Malignant transformation of endometriosis in gonadal and extragonadal tissue is well documented. In 1925, Sampson reported 7 cases of malignant transformation of gonadal and extra-gonadal endometriosis [6]. Although the precise incidence of malignant transformation of endometriosis is unknown, a 0.7–1% incidence has been reported in the literature [5]. Seventy five percent of cases of malignant transformation occur in the ovary, and the remainder are usually in the pelvis, in extragonadal sites such as the pelvic peritoneum, the recto vaginal septum, sigmoid colon, rectum, and vagina [7]. A literature search revealed only one case involving the caecum and terminal ileum which was an adenosquamous carcinoma.

Intramural intestinal endometrioid adenocarcinoma is relatively rare. Only 14 cases have been described in the literature [7]. Of these, 5 cases had mucosal involvement. Mucosal involvement is not typically seen in cancers arising from endometriosis in the intestinal tract and is in fact one of the ways in which it can be distinguished from a primary intestinal adenocarcinoma [8]. Lymph node metastasis from intestinal endometrioid adenocarcinoma is also quite rare. Only seven cases, including ours, are documented in the literature [1, 2, 5, 79].

All previously reported cases have stressed the importance of immunohistochemical staining for CK7, CK20, and estrogen receptor (ER) to diagnose endometrioid adenocarcinoma and to distinguish it from colonic adenocarcinoma. However, definite diagnosis of endometrioid adenocarcinoma does not always require immunostaining. In our case, the diagnosis was possible on histological characteristics alone.

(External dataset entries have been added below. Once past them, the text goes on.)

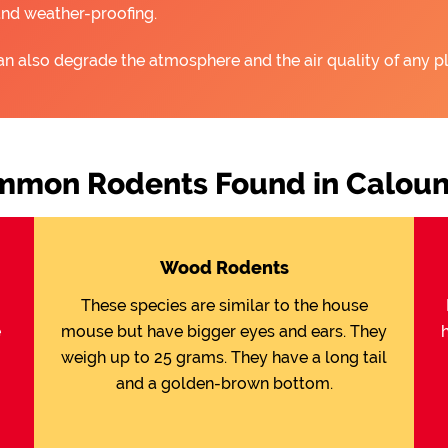
and weather-proofing.
an also degrade the atmosphere and the air quality of any pl
mon Rodents Found in Calou
Wood Rodents
These species are similar to the house
e
mouse but have bigger eyes and ears. They
weigh up to 25 grams. They have a long tail
and a golden-brown bottom.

Hyperestrogenism has been implicated as a risk factor for malignant transformation of gonadal and extra-gonadal endometriosis. In vitro, estrogens show a proliferative effect on ovarian carcinoma cell lines with progesterone, and antiestrogens found to have an antiproliferative effect. Estrogen-only hormonal replacement therapy was found to be associated with malignant transformation of endometriosis [1, 10]. In a review of 205 cases including gonadal and extra gonadal sites by Heaps et al., 14 cases occurred on a background of oestrogen stimulation [11]. Debus and Schuhmacher showed a similar association in 2001, and therefore they recommended treating patients with endometriosis with combination replacement therapy [12]. Our patient was taking oestrogen replacement therapy for 11 years.

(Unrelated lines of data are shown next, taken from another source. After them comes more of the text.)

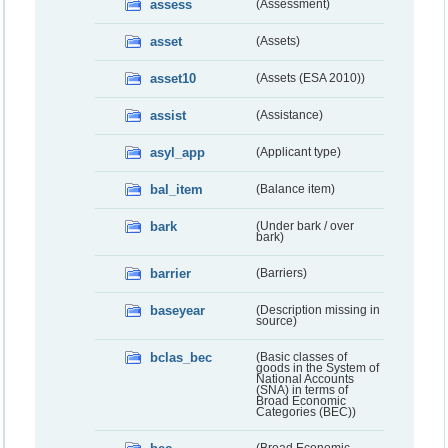
assess
(Assessment)
asset
(Assets)
asset10
(Assets (ESA 2010))
assist
(Assistance)
asyl_app
(Applicant type)
bal_item
(Balance item)
bark
(Under bark / over
bark)
barrier
(Barriers)
baseyear
(Description missing in
source)
bclas_bec
(Basic classes of
goods in the System of
National Accounts
(SNA) in terms of
Broad Economic
Categories (BEC))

Treatment of advanced endometrioid cancer that has arisen in endometriosis is difficult. There is no established treatment protocol for colonic endometrioid adenocarcinomas, and the use of adjuvant chemotherapy is controversial. The use of platinum drugs, anthracyclines, and paclitaxel has been described in the literature [10]. Our patient was treated with Paclitaxel and Carboplatin. The value of chemotherapy to prevent relapse following complete surgical resection is uncertain and requires further investigations.

Disclosure

This case has not been presented previously in any congress or symposium.